Exercise:
Retype all entries exactly as they stand, excluding pictures.

(Collected data entries)

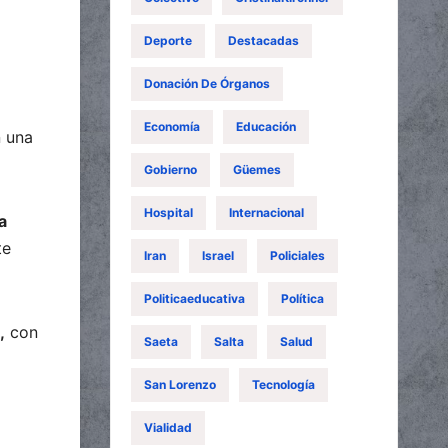
Deporte
Destacadas
Donación De Órganos
Economía
Educación
 una
Gobierno
Güemes
Hospital
Internacional
a
te
Iran
Israel
Policiales
Politicaeducativa
Política
,
con
Saeta
Salta
Salud
San Lorenzo
Tecnología
Vialidad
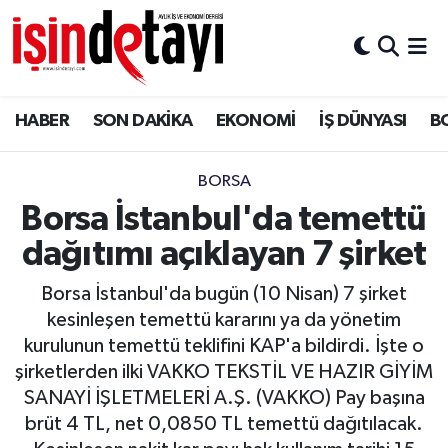
DÜNYA
Nöbetçi Eczaneler
HABER
SON DAKİKA
EKONOMİ
İŞ DÜNYASI
B
Eğitim
Hava Durumu
EKONOMİ
İstanbul Namaz Vakitleri
BORSA
Borsa İstanbul'da temettü
ENERJİ HABERİ
Trafik Durumu
dağıtımı açıklayan 7 şirket
GAYRİMENKUL
Süper Lig Puan Durumu ve Fikstür
Borsa İstanbul'da bugün (10 Nisan) 7 şirket
kesinleşen temettü kararını ya da yönetim
HABER
Tüm Manşetler
kurulunun temettü teklifini KAP'a bildirdi. İşte o
şirketlerden ilki VAKKO TEKSTİL VE HAZIR GİYİM
LOJİSTİK
Son Dakika Haberleri
SANAYİ İŞLETMELERİ A.Ş. (VAKKO) Pay başına
brüt 4 TL, net 0,0850 TL temettü dağıtılacak.
MAGAZİN
Haber Arşivi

Output of the task:
Deporte
Destacadas
Donación De Órganos
Economía
Educación
 una
Gobierno
Güemes
Hospital
Internacional
a
te
Iran
Israel
Policiales
Politicaeducativa
Política
,
con
Saeta
Salta
Salud
San Lorenzo
Tecnología
Vialidad
DÜNYA
Nöbetçi Eczaneler
HABER
SON DAKİKA
EKONOMİ
İŞ DÜNYASI
B
Eğitim
Hava Durumu
EKONOMİ
İstanbul Namaz Vakitleri
BORSA
Borsa İstanbul'da temettü
ENERJİ HABERİ
Trafik Durumu
dağıtımı açıklayan 7 şirket
GAYRİMENKUL
Süper Lig Puan Durumu ve Fikstür
Borsa İstanbul'da bugün (10 Nisan) 7 şirket
kesinleşen temettü kararını ya da yönetim
HABER
Tüm Manşetler
kurulunun temettü teklifini KAP'a bildirdi. İşte o
şirketlerden ilki VAKKO TEKSTİL VE HAZIR GİYİM
LOJİSTİK
Son Dakika Haberleri
SANAYİ İŞLETMELERİ A.Ş. (VAKKO) Pay başına
brüt 4 TL, net 0,0850 TL temettü dağıtılacak.
MAGAZİN
Haber Arşivi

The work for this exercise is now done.